In June 2010, Bathurst Resources Ltd (Bathurst) agreed to purchase coal exploration rights and mining-related applications from L & M Coal Holdings Ltd (L&M). Two performance payments, each of USD 40 million, were agreed to be payable when 25,000 tonnes, and then one million tonnes, of coal had been “shipped from the Permit Areas”. Then, in 2012, Bathurst and L&M entered into a deed (the Third Deed) varying the original written Agreement for Sale and Purchase (the Agreement) to provide that payment of the first performance payment could be deferred at Bathurst's election while Bathurst continued to pay royalties under a related royalty deed.

7

After more than 25,000 tonnes of coal was mined and trucked out, Bathurst suspended mining and stopped paying royalties, apart from royalties on a small amount of stockpiled coal.
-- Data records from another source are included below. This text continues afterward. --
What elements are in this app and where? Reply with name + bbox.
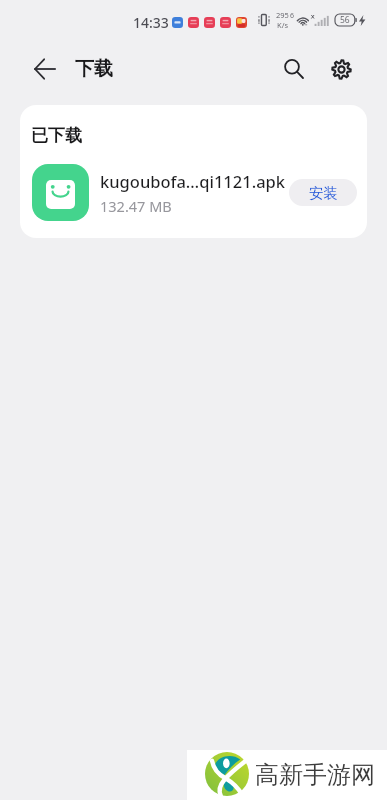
staticText: 132.47 MB (100, 196, 172, 216)
button[interactable]: Settings (326, 54, 356, 84)
button[interactable]: Back (30, 54, 60, 84)
button[interactable]: 安装 (289, 179, 357, 206)
staticText: kugoubofa…qi1121.apk (100, 170, 286, 192)
staticText: 6 (290, 11, 295, 21)
staticText: 已下载 (31, 125, 82, 146)
staticText: 295 (276, 10, 289, 20)
staticText: 56 (340, 14, 350, 26)
staticText: 安装 (309, 184, 338, 202)
staticText: 14:33 (133, 13, 169, 32)
staticText: K/s (277, 20, 289, 30)
staticText: 下载 (75, 57, 113, 81)
button[interactable]: Search (279, 54, 309, 84)
button[interactable]: kugoubofa…qi1121.apk (20, 164, 367, 221)
staticText: 高新手游网 (255, 760, 375, 790)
It has yet to pay the first performance payment. Bathurst says that without mining, no royalties are due and so, since it is continuing to pay the royalties due under the royalty deed (which are none), it can continue to defer payment of the first performance payment.

8

Bathurst and L&M dispute the proper interpretation of the Agreement and the amending Third Deed. There are two core issues between them. The first is as to whether the first performance payment obligation has been triggered in terms of the Agreement, an issue which turns on the interpretation of the expression “shipped from the Permit Areas” in cl 3.4 of the Agreement. The second issue is whether, if the first performance payment obligation has been triggered, Bathurst is contractually entitled to continue to defer that payment when it is not paying any royalties.

9

In the High Court, in order to support their respective cases for a particular interpretation, the parties produced extensive evidence which was extrinsic to the written contractual documents. This included evidence of pre-contractual negotiations; of what the parties intended the agreements should mean; of surrounding circumstances, both before and after execution of the two documents, which are said to show the commercial purpose of the agreements; and evidence of the parties'...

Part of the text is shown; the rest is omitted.